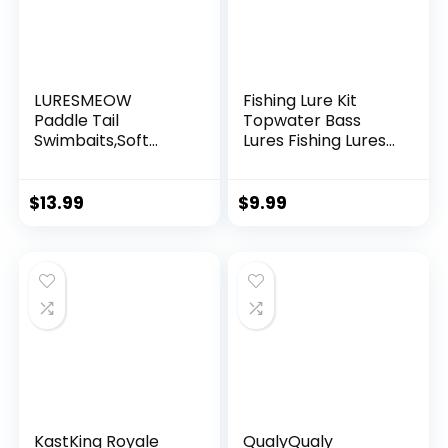
LURESMEOW
Fishing Lure Kit
Paddle Tail
Topwater Bass
Swimbaits,Soft
Lures Fishing Lures
Plastic Fishing Lures
Slow Sinking
Swim Baits for Bass
Swimming Lures
Fishing,30/50pcs
Multi Jointed
$
13.99
$
9.99
with Box,Soft
Swimbait Lifelike
Plastic Swimbaits
Hard Bait Trout
for Bass Trout
Perch
Crappie Lures Kit
for Saltwater
Freshwater
KastKing Royale
QualyQualy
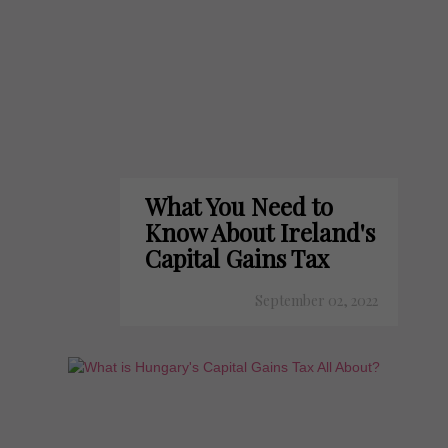
What You Need to
Know About Ireland's
Capital Gains Tax
September 02, 2022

**PROBLEM REQUIREMENTS:**
Repeat exactly the lines from the one containing "Fishing,30/50pcs" through the last line of the records above, both included, and leave out the pictures.

**TASK SOLUTION:**
Fishing,30/50pcs
Multi Jointed
$
13.99
$
9.99
with Box,Soft
Swimbait Lifelike
Plastic Swimbaits
Hard Bait Trout
for Bass Trout
Perch
Crappie Lures Kit
for Saltwater
Freshwater
KastKing Royale
QualyQualy
What You Need to
Know About Ireland's
Capital Gains Tax
September 02, 2022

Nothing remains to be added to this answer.